Im Soon-wook yang pasti tahu pikiran Hyang ini pun akhirnya nemu alasan yang jitu.

“Jika Anda merawatnya dengan benar, itu bisa digunakan untuk jangka waktu yang lama, tetapi jika Anda tidak mengikuti tindakan pencegahan yang dijelaskan sebelumnya, itu akan rusak karena kelalaian Anda sendiri, jadi tidak perlu dikritik.”

“Benar sekali! Jadi apa pendapatmu?”

“Saya tidak tahu tentang pejalan kaki yang harus melewati jalan pegunungan yang kasar dengan tanjakan dan turunan yang tumpang tindih, tetapi saya pikir itu akan sangat berguna saat bolak-balik di jalan yang sering dilalui di kota dan desa. Saya pikir itu akan berguna bagi mereka yang melakukan pengiriman atau memindahkan dokumen resmi di kota atau desa. Ah! Saya pikir akan lebih baik untuk menggabungkan bagian ini dengan becak! “Apakah kamu juga membuatnya?”
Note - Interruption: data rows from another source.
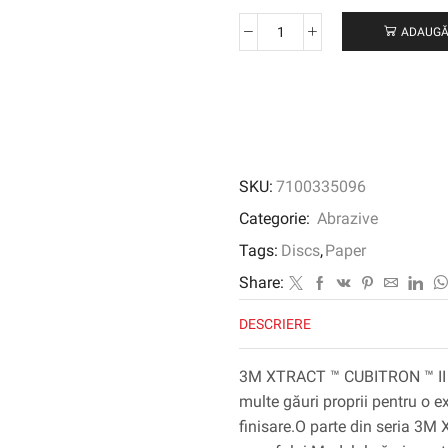
ADAUGĂ
Cantitate
3M
XTRACT
™
CUBITRON
™
II
SKU:
7100335096
DISC
DE
Categorie:
Abrazive
PAPER
Tags:
Discs
,
Paper
732U,
500+
Share:
C-
DESCRIERE
Weight,
127
mm
3M XTRACT ™ CUBITRON ™ II 
X
multe găuri proprii pentru o ex
NH,
finisare.O parte din seria 3
Die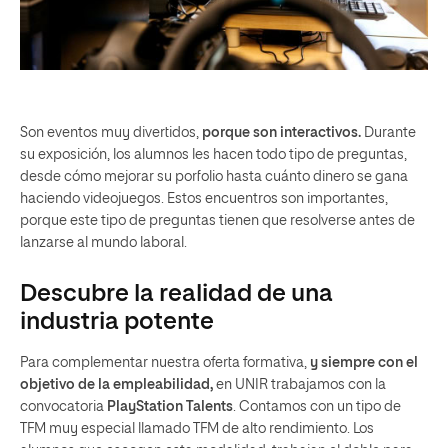
Son eventos muy divertidos,
porque son interactivos.
Durante
su exposición, los alumnos les hacen todo tipo de preguntas,
desde cómo mejorar su porfolio hasta cuánto dinero se gana
haciendo videojuegos. Estos encuentros son importantes,
porque este tipo de preguntas tienen que resolverse antes de
lanzarse al mundo laboral.
Descubre la realidad de una
industria potente
Para complementar nuestra oferta formativa,
y siempre con el
objetivo de la empleabilidad,
en UNIR trabajamos con la
convocatoria
PlayStation Talents
. Contamos con un tipo de
TFM muy especial llamado TFM de alto rendimiento. Los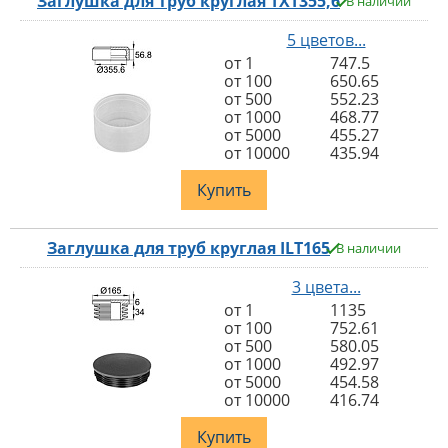
Заглушка для труб круглая TXT355,6
В наличии
5 цветов...
от 1
747.5
от 100
650.65
от 500
552.23
от 1000
468.77
от 5000
455.27
от 10000
435.94
Купить
Заглушка для труб круглая ILT165
В наличии
3 цвета...
от 1
1135
от 100
752.61
от 500
580.05
от 1000
492.97
от 5000
454.58
от 10000
416.74
Купить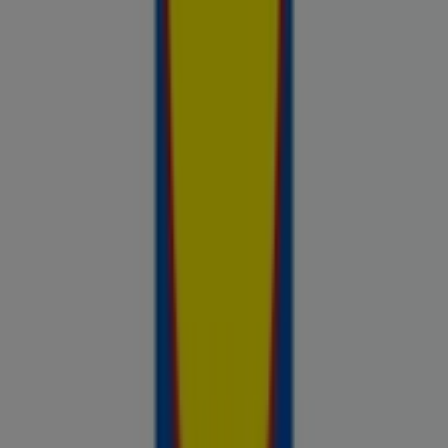
nädalal saadaval, võrdle kaupluste pakkumisi ja tea alati, kus
sinu raha kõige rohkem väärt on.
Reklaam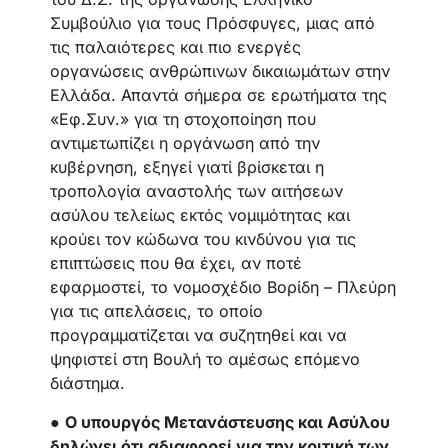
Συμβούλιο για τους Πρόσφυγες, μιας από
τις παλαιότερες και πιο ενεργές
οργανώσεις ανθρώπινων δικαιωμάτων στην
Ελλάδα. Απαντά σήμερα σε ερωτήματα της
«Εφ.Συν.» για τη στοχοποίηση που
αντιμετωπίζει η οργάνωση από την
κυβέρνηση, εξηγεί γιατί βρίσκεται η
τροπολογία αναστολής των αιτήσεων
ασύλου τελείως εκτός νομιμότητας και
κρούει τον κώδωνα του κινδύνου για τις
επιπτώσεις που θα έχει, αν ποτέ
εφαρμοστεί, το νομοσχέδιο Βορίδη – Πλεύρη
για τις απελάσεις, το οποίο
προγραμματίζεται να συζητηθεί και να
ψηφιστεί στη Βουλή το αμέσως επόμενο
διάστημα.
●
Ο υπουργός Μετανάστευσης και Ασύλου
δηλώνει ότι αδιαφορεί για την κριτική των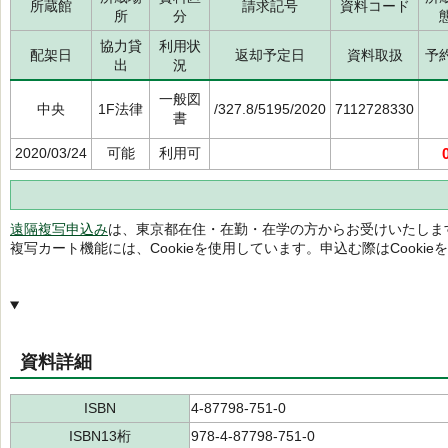
所蔵館
請求記号
資料コード
所
分
協力貸
利用状
配架日
返却予定日
資料取扱
予
出
況
一般図
中央
1F法律
/327.8/5195/2020
7112728330
書
2020/03/24
可能
利用可
遠隔複写申込み
は、東京都在住・在勤・在学の方からお受けいたしま
複写カート機能には、Cookieを使用しています。申込む際はCooki
資料詳細
ISBN
4-87798-751-0
ISBN13桁
978-4-87798-751-0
“Saya hanya membawa gambar-gambarnya. Para perajin di Area 51 akan mampu membuatnya.”

Menanggapi jawaban Hyang, Lim Soon-wook melirik Menteri Keuangan dan Ekonomi. Lim Soon-wook yang melihat Menteri Keuangan dan Ekonomi tampak seperti hendak menyerang Hyeon kapan saja, langsung memberi tahu Hyun.

“Peralatan ini akan sangat membantu masyarakat. Namun, harganya akan menjadi masalah.”

Mendengar perkataan Lim Soon-wook, Hyun menoleh ke belakang. Hyang segera menjawab pertanyaan yang tak terucap itu.

“Kami akan dapat menetapkan harga yang wajar. “Ini adalah bagian yang membutuhkan banyak pekerjaan, tetapi upah Shinji masih murah.”

Mendengar perkataan Hyang, Hyeon langsung mengambil keputusan.

“Kalau begitu, mari kita buat ini di Shinji juga. “Ngomong-ngomong, apa nama benda ini?”

Hyang menanggapi pertanyaan Hyun dengan ekspresi sedikit malu.

“Aku ingin kau memutuskannya mulai sekarang. Aku tidak bisa memikirkan nama yang tepat….”

‘Ketika saya mencoba membuatnya menjadi kendaraan roda dua, pada suatu era hanya ada dua roda, dan ketika saya mencoba menggunakan sepeda, etimologinya menjadi masalah… Saya buruk dalam memberi nama!’

Mendengar perkataan Hyang, para pejabat prefektur dan menteri mulai berdebat mengenai nama apa yang cocok.

“Anda harus menghentakkan kaki untuk sampai ke sana, jadi bagaimana dengan mobil pejalan kaki?”

“Bahkan kereta pun harus menggerakkan kakinya untuk bisa berjalan. “Baik itu kaki ajaib atau kaki manusia.”

“Dan jokdongchara… Bukankah pengucapannya agak sembrono?”

“Kelompok… kurasa begitu…”

Saat berbagai nama berulang kali disebutkan dan diajukan, Han Myeong-hoe tampil ke depan.

“Bagaimana dengan roda yang menghentak?”

“Roda yang menghentak?”

“Hmm…”

Para menteri yang tengah mempertimbangkan nama Han Myeong-hoe mengangguk.

“Kelihatannya baik-baik saja, tapi…”

Para menteri yang telah mencapai kesepakatan mereka sendiri menatap Hyeon dan Hyang secara bersamaan. Hyun, melihat ekspresi para menteri, mengangguk.

“Rasanya seperti tendangan, tapi bukankah itu terlalu lama? “Bagaimana dengan mobil awan?”

“Itu pasti bagus!”

Itulah sebabnya sepeda itu diberi nama ‘Cloud Car’.